Perjalanan UU Ciptaker, Penuh Gejolak, Penolakan, dan Gugatan ke MK

Mela Syaharani
3 Oktober 2023, 11:07
uu cipta kerja, uu ciptaker, omnibus law, mahkamah konstitusi
Muhammad Zaenuddin|Katadata
Sejumlah massa yang tergabung dari berbagai serikat buruh melakukan unjuk rasa di kawasan Patung Kuda Arjuna Wiwaha, Jakarta, Senin (2/10). Aksi mereka kali ini bertepatan dengan pembacaan uji formil mengenai Undang-Undang (UU) Cipta Kerja oleh Mahkamah Konstitusi (MK). Dalam putusannya MK menolak gugatan uji formil UU Cipta Kerja yang dilayangkan sejumlah kelompok buruh.

Tak hanya itu, sejumlah perubahan terkait cuti, penghapusan pasal dalam Undang-Undang Nomor 32 Tahun 2009, perubahan isi dari Pasal 11 UU Pers yang berpotensi mengancam nilai-nilai kebebasan pers bagi jurnalis, hingga potensi kriminalisasi terhadap penyelenggara pendidikan Pesantren dalam UU Ciptaker. 

Golongan serikat buruh dan pekerja, masyarakat, mahasiswa lalu mengajukan judicial review atau uji materi kepada Mahkamah Konstitusi (MK) terhadap Undang-undang Nomor 11 Tahun 2020 tentang Cipta Kerja.
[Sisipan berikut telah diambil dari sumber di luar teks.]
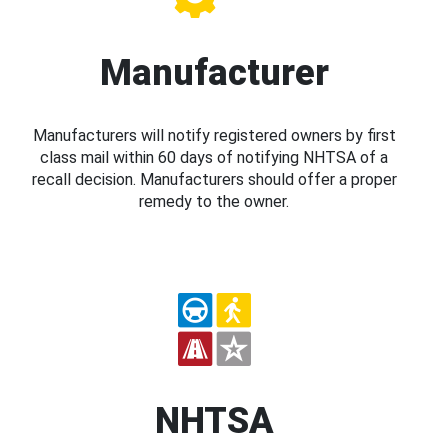
Manufacturer
Manufacturers will notify registered owners by first
class mail within 60 days of notifying NHTSA of a
recall decision. Manufacturers should offer a proper
remedy to the owner.
NHTSA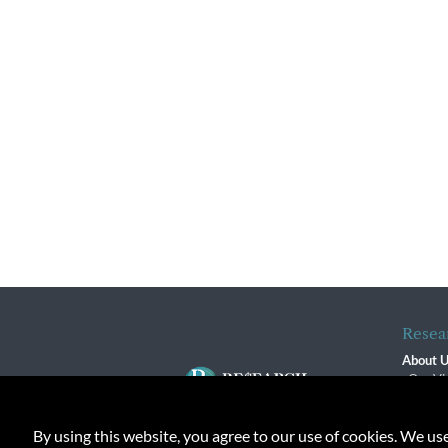
Resea
About 
Our Vi
The R
R$ Adv
By using this website, you agree to our use of cookies. We us
Contact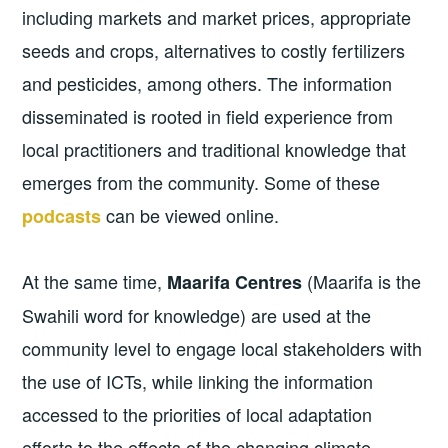
including markets and market prices, appropriate
seeds and crops, alternatives to costly fertilizers
and pesticides, among others. The information
disseminated is rooted in field experience from
local practitioners and traditional knowledge that
emerges from the community. Some of these
can be viewed online.
podcasts
At the same time,
(Maarifa is the
Maarifa Centres
Swahili word for knowledge) are used at the
community level to engage local stakeholders with
the use of ICTs, while linking the information
accessed to the priorities of local adaptation
efforts to the effects of the changing climate,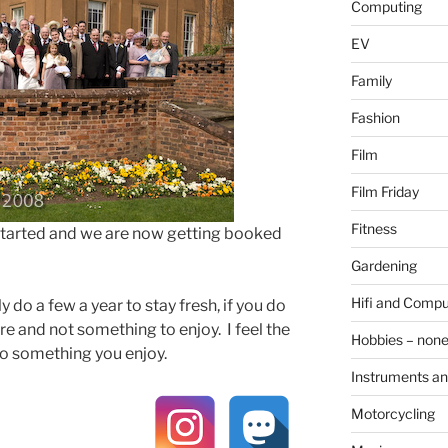
Computing
EV
Family
Fashion
Film
Film Friday
Fitness
started and we are now getting booked
Gardening
Hifi and Compu
 do a few a year to stay fresh, if you do
re and not something to enjoy. I feel the
Hobbies – non
o something you enjoy.
Instruments an
Motorcycling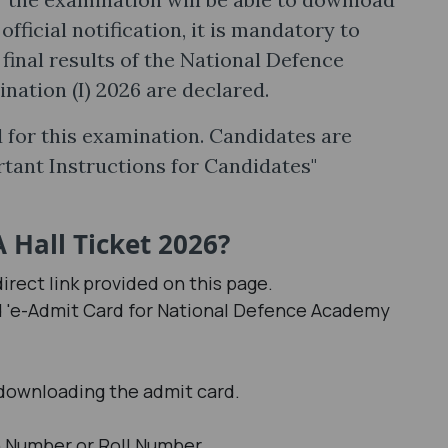
fficial notification, it is mandatory to
 final results of the National Defence
tion (I) 2026 are declared.
 for this examination. Candidates are
rtant Instructions for Candidates"
Hall Ticket 2026?
irect link provided on this page.
ed 'e-Admit Card for National Defence Academy
 downloading the admit card.
n Number or Roll Number.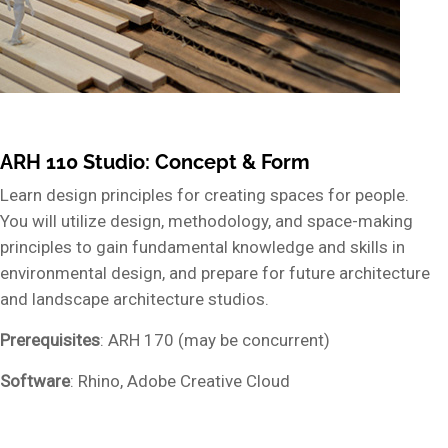
ARH 110 Studio: Concept & Form
Learn design principles for creating spaces for people.
You will utilize design, methodology, and space-making
principles to gain fundamental knowledge and skills in
environmental design, and prepare for future architecture
and landscape architecture studios.
Prerequisites
: ARH 170 (may be concurrent)
Software
: Rhino, Adobe Creative Cloud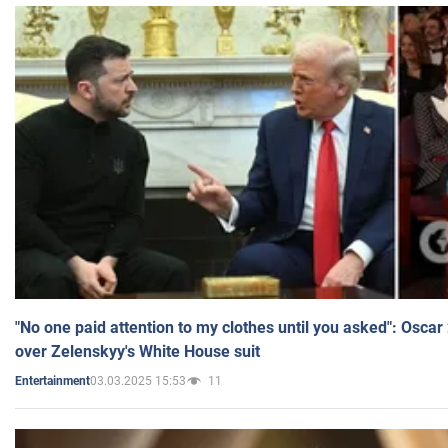
"No one paid attention to my clothes until you asked": Osca
over Zelenskyy's White House suit
03.03.2025 15:53
11
Entertainment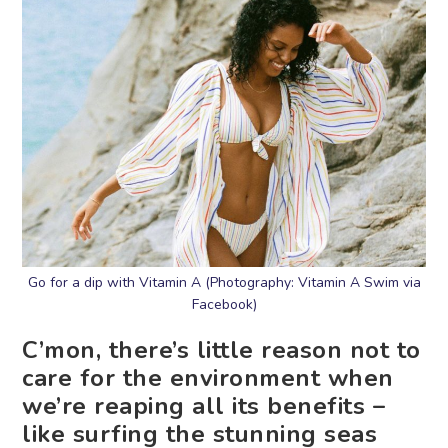
Go for a dip with Vitamin A (Photography: Vitamin A Swim via
Facebook)
C’mon, there’s little reason not to
care for the environment when
we’re reaping all its benefits –
like surfing the stunning seas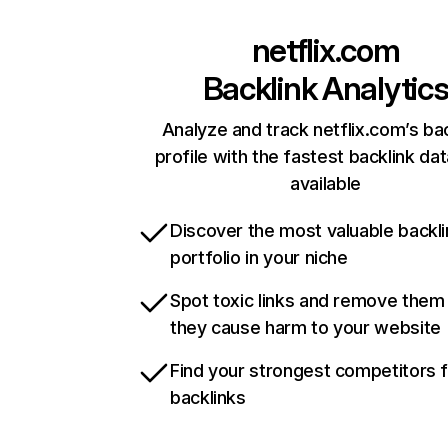
netflix.com
Backlink Analytic
Analyze and track netflix.com’s ba
profile with the fastest backlink da
available
Discover the most valuable backli
portfolio in your niche
Spot toxic links and remove them
they cause harm to your website
Find your strongest competitors 
backlinks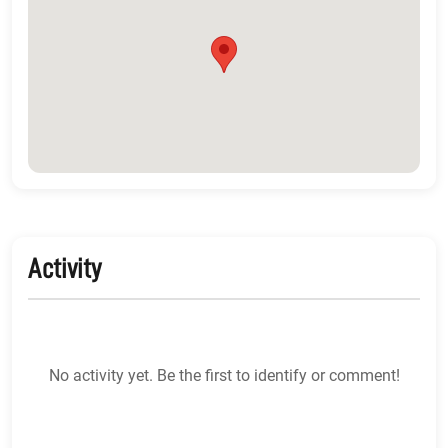
Activity
No activity yet. Be the first to identify or comment!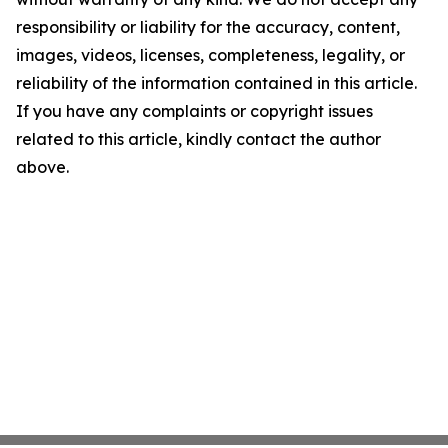
responsibility or liability for the accuracy, content,
images, videos, licenses, completeness, legality, or
reliability of the information contained in this article.
If you have any complaints or copyright issues
related to this article, kindly contact the author
above.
Sepanjang 2021, MK telah melakukan uji materi terhadap UU Ciptaker sebanyak 11 kali.

SIDANG UJI MATERIIL UU CIPTA KERJA
SIDANG UJI MATERIIL UU CIPTA KERJA (ANTARA FOTO/Muhammad Adimaja/wsj.)

Tersandung Keputusan MK

Setahun setelah diajukan, pada November 2021 MK kemudian menyatakan menyatakan bahwa UU Nomor 11 Tahun 2020 itu inkonstitusional bersyarat. 

MK menilai UU tersebut cacat formil lantaran dalam proses pembahasannya tidak sesuai dengan aturan dan tidak memenuhi unsur keterbukaan. Pada putusan itu, MK memberi waktu pada pembuat UU untuk memperbaiki isinya dalam jangka dua tahun sejak putusan dibacakan.

Hal ini menegaskan jika dalam jangka waktu dua tahun tidak dilakukan perbaikan, UU Cipta Kerja tersebut akan otomatis dinyatakan inkonstitusional bersyarat secara permanen. 

Menanggapi putusan MK, Presiden Joko Widodo kemudian menerbitkan Perppu Ciptaker pada 30 Desember 2022 lalu. Perppu diperlukan untuk merespons situasi global dan nasional yang memerlukan langkah-langkah strategis. 

"Penentuan keadaan genting itu merupakan hak subjektif Presiden yang nanti akan dijelaskan dalam proses legislasi pada masa sidang DPR berikutnya," ujar Mahfud pada 30 Desember lalu. 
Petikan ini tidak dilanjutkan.